Preschool teacher Shanna Beesley lost her mother, JoAnn Peirce, on June 15, 2020. While her mother’s death was unrelated to COVID-19, the family decided to limit the number of people who could attend the service to just Beesley’s siblings, their children and Peirce’s siblings.

As Beesley and her family met at Larkin Sunset Gardens in Sandy, Utah, over 100 people attended virtually through a Zoom organized by the family.

“I think it’s been harder for sure to grieve but you know what, at least we have our family,” she said in a Zoom interview. “That’s No. 1. We had our family there, and so that was helpful.”

Despite some technical difficulties, Beesley said attendees were thankful to be present, albeit virtually. 

In Peirce’s obituary, it’s written that “family was her most priceless treasure.” When things become overwhelming for her daughter, family ensures perseverance as well. 

“I hold on to all the great things that [my mother] did for me and the impact she made here,” Beesley said. “The memories and love of family, supportive family, that’s what I hold on to.” 

These infographics were originally created Nov. 15. In the five days between creation and publication, case counts increased by 2,625.

The stark necessity of social distancing has made mourning into a greater challenge, according to Francis Mortensen. For some, it isn’t enough to be notified of a death. Seeing a loved one for the last time at a viewing can be a vital step for someone to work through their grieving process.  

“Death is the definite factor in all of our lives, and understanding that, some people try to deny it to the greatest extent,” Mortensen said. “Those tend to be those that have the greatest difficulty feeling [grief] in different aspects.”

Jessica Koth, the director of public relations for the National Funeral Directors Association, agrees that grief is a powerful force. 

“We often think that we can move on from a death and find closure, implying there is some endpoint where grief ends,” Koth said in an email interview. “However, as anyone who has lost someone they are close to, you never quite get over their death and your life is changed because they are no longer there.” 

While the Wisconsin-headquartered NFDA has worked with the federal government to plan for mass-fatality circumstances for over a decade, the pandemic has been the biggest challenge to date. Calls increased as the organization worked with federal agencies to provide personal protection equipment and information to funeral homes across the nation. 

Koth said she couldn’t imagine what the experience had been like, especially considering that the majority of funeral homes in the United States are small and family-operated. 

“Day in and day out, funeral directors everywhere continued to serve families with the same level of care and compassion they always exhibit; they never missed a step,” she said. “I have never been prouder to work at NFDA than I have these last few months.”

Funeral and memorial gatherings are often crucial parts of both the mourning and healing process. Grief becomes even more complicated now as individuals also experience non-death losses. 

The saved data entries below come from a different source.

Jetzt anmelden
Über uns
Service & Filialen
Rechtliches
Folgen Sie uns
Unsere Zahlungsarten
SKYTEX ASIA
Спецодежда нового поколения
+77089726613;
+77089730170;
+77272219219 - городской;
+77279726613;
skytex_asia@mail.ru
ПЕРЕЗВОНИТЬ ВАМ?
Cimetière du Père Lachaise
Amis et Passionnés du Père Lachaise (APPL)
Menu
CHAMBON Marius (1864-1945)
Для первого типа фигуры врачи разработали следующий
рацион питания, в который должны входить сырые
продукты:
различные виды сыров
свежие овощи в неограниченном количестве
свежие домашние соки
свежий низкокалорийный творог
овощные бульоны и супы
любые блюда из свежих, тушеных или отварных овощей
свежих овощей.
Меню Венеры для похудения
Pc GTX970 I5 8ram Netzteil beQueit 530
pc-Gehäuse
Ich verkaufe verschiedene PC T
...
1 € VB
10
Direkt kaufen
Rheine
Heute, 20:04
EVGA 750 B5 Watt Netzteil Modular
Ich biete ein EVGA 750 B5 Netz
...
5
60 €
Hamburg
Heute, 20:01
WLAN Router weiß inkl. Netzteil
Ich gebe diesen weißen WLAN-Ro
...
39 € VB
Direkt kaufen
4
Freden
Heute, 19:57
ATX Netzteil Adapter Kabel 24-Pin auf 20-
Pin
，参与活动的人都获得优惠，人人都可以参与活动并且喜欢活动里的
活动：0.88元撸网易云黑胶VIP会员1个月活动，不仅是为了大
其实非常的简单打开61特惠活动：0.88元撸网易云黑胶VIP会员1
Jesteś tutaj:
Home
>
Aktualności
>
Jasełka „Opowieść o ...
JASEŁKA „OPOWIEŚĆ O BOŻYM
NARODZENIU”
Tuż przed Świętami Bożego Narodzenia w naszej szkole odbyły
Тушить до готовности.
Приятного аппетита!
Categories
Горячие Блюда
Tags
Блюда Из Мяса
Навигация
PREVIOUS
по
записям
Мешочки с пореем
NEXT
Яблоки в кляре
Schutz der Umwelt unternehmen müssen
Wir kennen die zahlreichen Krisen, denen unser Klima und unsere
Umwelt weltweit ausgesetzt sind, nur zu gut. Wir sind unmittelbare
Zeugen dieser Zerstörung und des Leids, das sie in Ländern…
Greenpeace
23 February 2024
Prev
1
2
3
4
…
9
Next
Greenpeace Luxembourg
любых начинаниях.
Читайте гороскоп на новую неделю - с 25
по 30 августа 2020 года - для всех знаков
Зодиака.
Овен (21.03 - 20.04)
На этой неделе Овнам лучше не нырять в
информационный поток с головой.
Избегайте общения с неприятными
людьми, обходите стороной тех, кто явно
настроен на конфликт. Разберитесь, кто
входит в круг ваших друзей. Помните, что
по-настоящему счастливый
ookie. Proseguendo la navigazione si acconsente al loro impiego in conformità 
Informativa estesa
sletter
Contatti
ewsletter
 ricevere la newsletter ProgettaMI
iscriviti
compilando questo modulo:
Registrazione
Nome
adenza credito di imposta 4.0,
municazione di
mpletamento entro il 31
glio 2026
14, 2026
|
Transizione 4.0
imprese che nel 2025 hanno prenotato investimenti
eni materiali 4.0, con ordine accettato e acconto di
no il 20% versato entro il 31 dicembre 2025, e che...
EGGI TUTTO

Within Serenicare Funeral Home, a bottle of Germ-X hand
sanitizer sits next to a tissue box in an effort to slow the spread of
the coronavirus.

“Some may be concrete and easy to identify, such as financial or employment insecurity and lack of social interaction,” Koth said. “Other losses might be harder to recognize, like no longer having the comfort of our normal routines or freedom of movement in public spaces.”

As grief evolves with the times, one constant remains: the image of the hand sanitizer next to the tissue box. But no matter the environment, the process toward healing can — must — begin somewhere.